Paul Dorwin wrote:
> I am currently working on this issue. User-space access
> is being developed. The user space access will be via driverfs. I am
> currently working on a patch which places NUMA nodes and CPUs in
> driverfs. Each node also exports a bitmap of CPUs on the node. I plan
> to put it out as an [RFC] soon. I would be interested to know what
> other information would be useful in userspace. I will also be
> working on a C API for ease of programming.
I trust that the C API will be for use by kernel services, not
applications. Is that correct? I see no use for applications
to manipulate what amounts to an image of the system topology.
Maybe access it, but not modify it. A simple get, get-next,
get-prev API would do the trick.
> I also plan to implement kernel access.
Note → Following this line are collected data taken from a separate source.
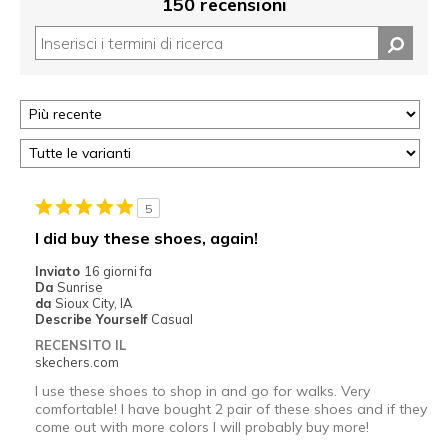
150 recensioni
5
I did buy these shoes, again!
Inviato
16 giorni fa
Da
Sunrise
da
Sioux City, IA
Describe Yourself
Casual
RECENSITO IL
skechers.com
I use these shoes to shop in and go for walks. Very
comfortable! I have bought 2 pair of these shoes and if they
come out with more colors l will probably buy more!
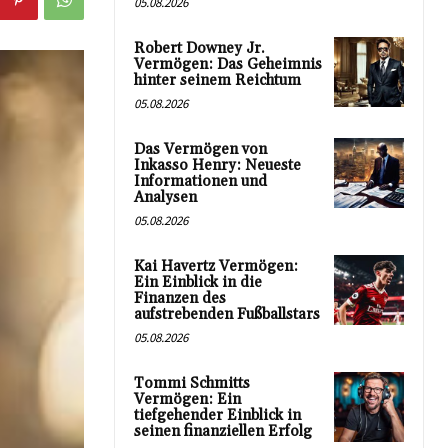
05.08.2026
Robert Downey Jr.
Vermögen: Das Geheimnis
hinter seinem Reichtum
05.08.2026
Das Vermögen von
Inkasso Henry: Neueste
Informationen und
Analysen
05.08.2026
Kai Havertz Vermögen:
Ein Einblick in die
Finanzen des
aufstrebenden Fußballstars
05.08.2026
Tommi Schmitts
Vermögen: Ein
tiefgehender Einblick in
seinen finanziellen Erfolg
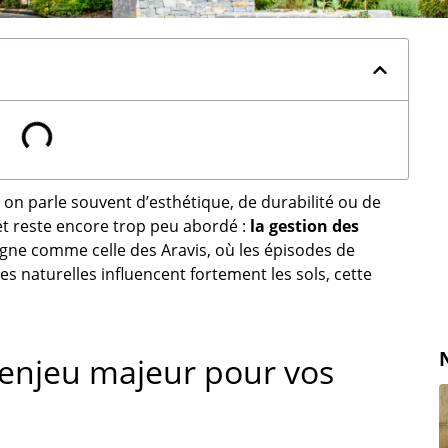
on parle souvent d’esthétique, de durabilité ou de
et reste encore trop peu abordé :
la gestion des
gne comme celle des Aravis, où les épisodes de
tes naturelles influencent fortement les sols, cette
 enjeu majeur pour vos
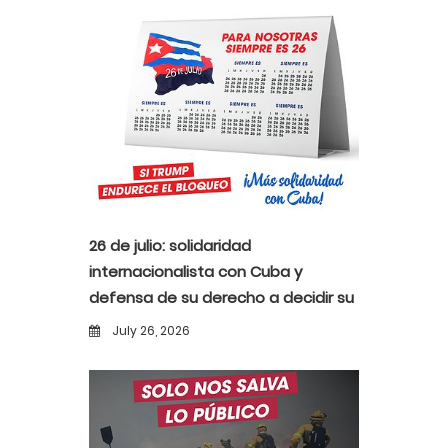
26 de julio: solidaridad
internacionalista con Cuba y
defensa de su derecho a decidir su
propio destino
July 26, 2026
However, I have not yet
> started on this. I'll coordinate with Mike Kravetz's NUMA scheduler
> enhancements. I'm thinking that what is needed are
> internal structures to represent CPUs/nodes and distances.
Yes, as long as the view includes processors, memory blocks,
I/O buses and whatever else may be node-attached.
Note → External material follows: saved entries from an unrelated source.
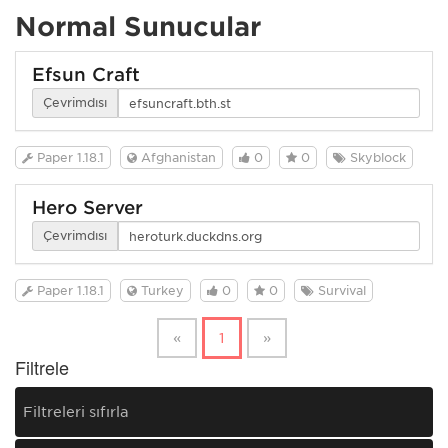
Normal Sunucular
Efsun Craft
Çevrimdışı
Paper 1.18.1
Afghanistan
0
0
Skyblock
Hero Server
Çevrimdışı
Paper 1.18.1
Turkey
0
0
Survival
«
1
»
Filtrele
Filtreleri sıfırla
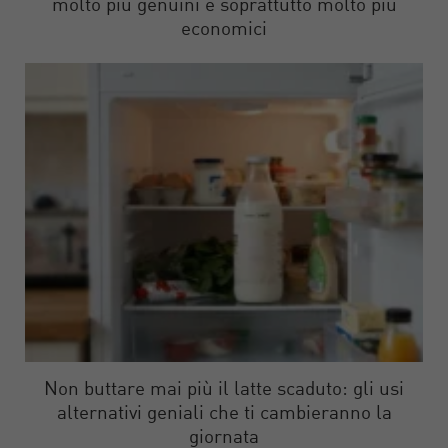
molto più genuini e soprattutto molto più
economici
Non buttare mai più il latte scaduto: gli usi
alternativi geniali che ti cambieranno la
giornata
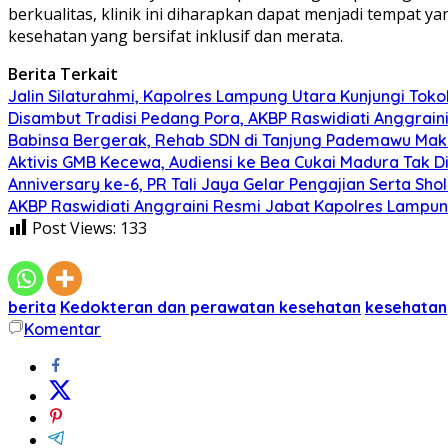
berkualitas, klinik ini diharapkan dapat menjadi tempat 
kesehatan yang bersifat inklusif dan merata.
Berita Terkait
Jalin Silaturahmi, Kapolres Lampung Utara Kunjungi To
Disambut Tradisi Pedang Pora, AKBP Raswidiati Anggraini
Babinsa Bergerak, Rehab SDN di Tanjung Pademawu Mak
Aktivis GMB Kecewa, Audiensi ke Bea Cukai Madura Tak D
Anniversary ke-6, PR Tali Jaya Gelar Pengajian Serta Sh
AKBP Raswidiati Anggraini Resmi Jabat Kapolres Lampun
Post Views:
133
berita
Kedokteran dan perawatan kesehatan
kesehatan
Komentar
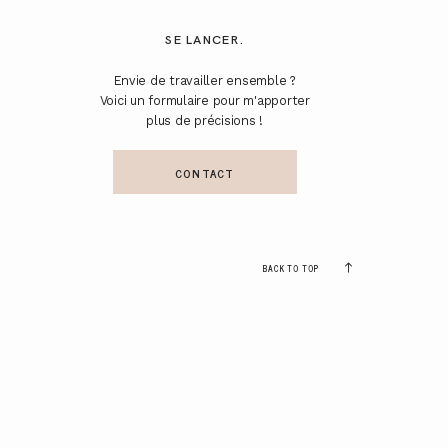
SE LANCER.
Envie de travailler ensemble ?
Voici un formulaire pour m'apporter
plus de précisions !
CONTACT
BACK TO TOP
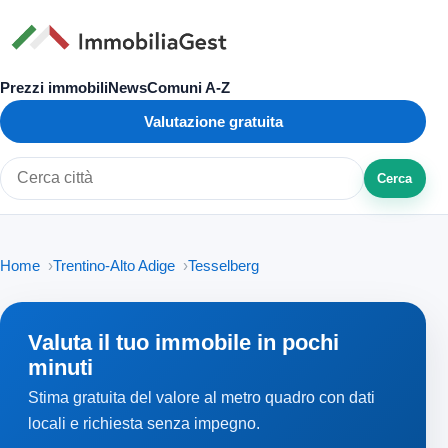
Prezzi immobili
News
Comuni A-Z
Valutazione gratuita
Cerca
Cerca città o zona
Home
Trentino-Alto Adige
Tesselberg
Valuta il tuo immobile in pochi
minuti
Stima gratuita del valore al metro quadro con dati
locali e richiesta senza impegno.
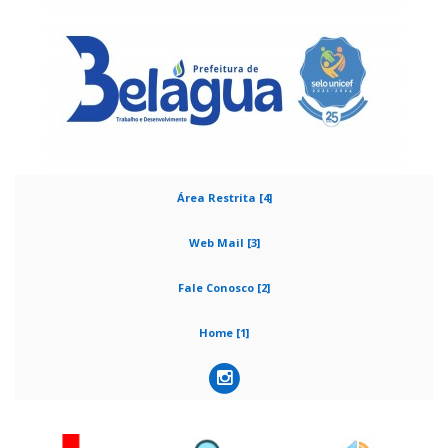
Área Restrita [4]
Web Mail [3]
Fale Conosco [2]
Home [1]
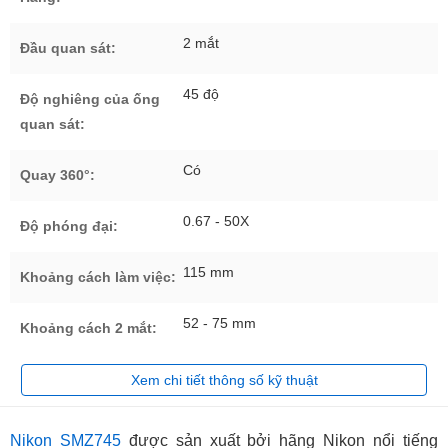
2 mắt
Đầu quan sát:
45 độ
Độ nghiêng của ống
quan sát:
Có
Quay 360°:
0.67 - 50X
Độ phóng đại:
115 mm
Khoảng cách làm việc:
52 - 75 mm
Khoảng cách 2 mắt:
Xem chi tiết thông số kỹ thuật
Nikon SMZ745
được sản xuất bởi hãng Nikon nổi tiếng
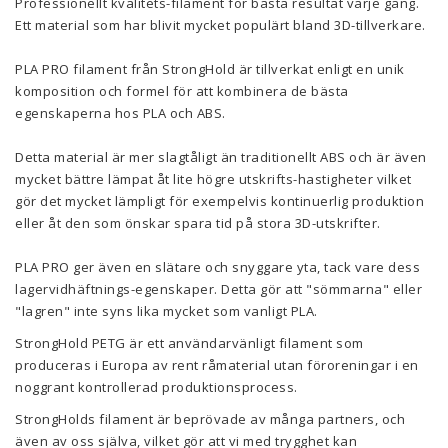
Professionellt kvalitets-filament för bästa resultat varje gång.
Ett material som har blivit mycket populärt bland 3D-tillverkare.
PLA PRO filament från StrongHold är tillverkat enligt en unik
komposition och formel för att kombinera de bästa
egenskaperna hos PLA och ABS.
Detta material är mer slagtåligt än traditionellt ABS och är även
mycket bättre lämpat åt lite högre utskrifts-hastigheter vilket
gör det mycket lämpligt för exempelvis kontinuerlig produktion
eller åt den som önskar spara tid på stora 3D-utskrifter.
PLA PRO ger även en slätare och snyggare yta, tack vare dess
lagervidhäftnings-egenskaper. Detta gör att "sömmarna" eller
"lagren" inte syns lika mycket som vanligt PLA.
StrongHold PETG är ett användarvänligt filament som
produceras i Europa av rent råmaterial utan föroreningar i en
noggrant kontrollerad produktionsprocess.
StrongHolds filament är beprövade av många partners, och
även av oss själva, vilket gör att vi med trygghet kan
> For distances, I was thinking of a per-cpu array of distances to
> each other CPU. Then a modified numa_sched_init() which populates
> your cpu_sets in an arch independent manner.
You will have an awful lot of arrays hanging around, what with
arrays that, for each CPU, describes distances to all other CPUs,
all memory blocks, all I/O buses. Since the topology is node-
oriented, maybe a better idea would be to make the arrays be
node-based and describe distance/latency/whatever between all
nodes, then populate cpu_sets (and, eventually, like constructs
for memory and I/O) based upon those much smaller arrays. An
exception would be hyperthreading, but that is easy to handle
as long as we remember that some future processor may have more
In performance tuning you should know when to stop.
In systems design you must know when not to...
- Plato (maybe)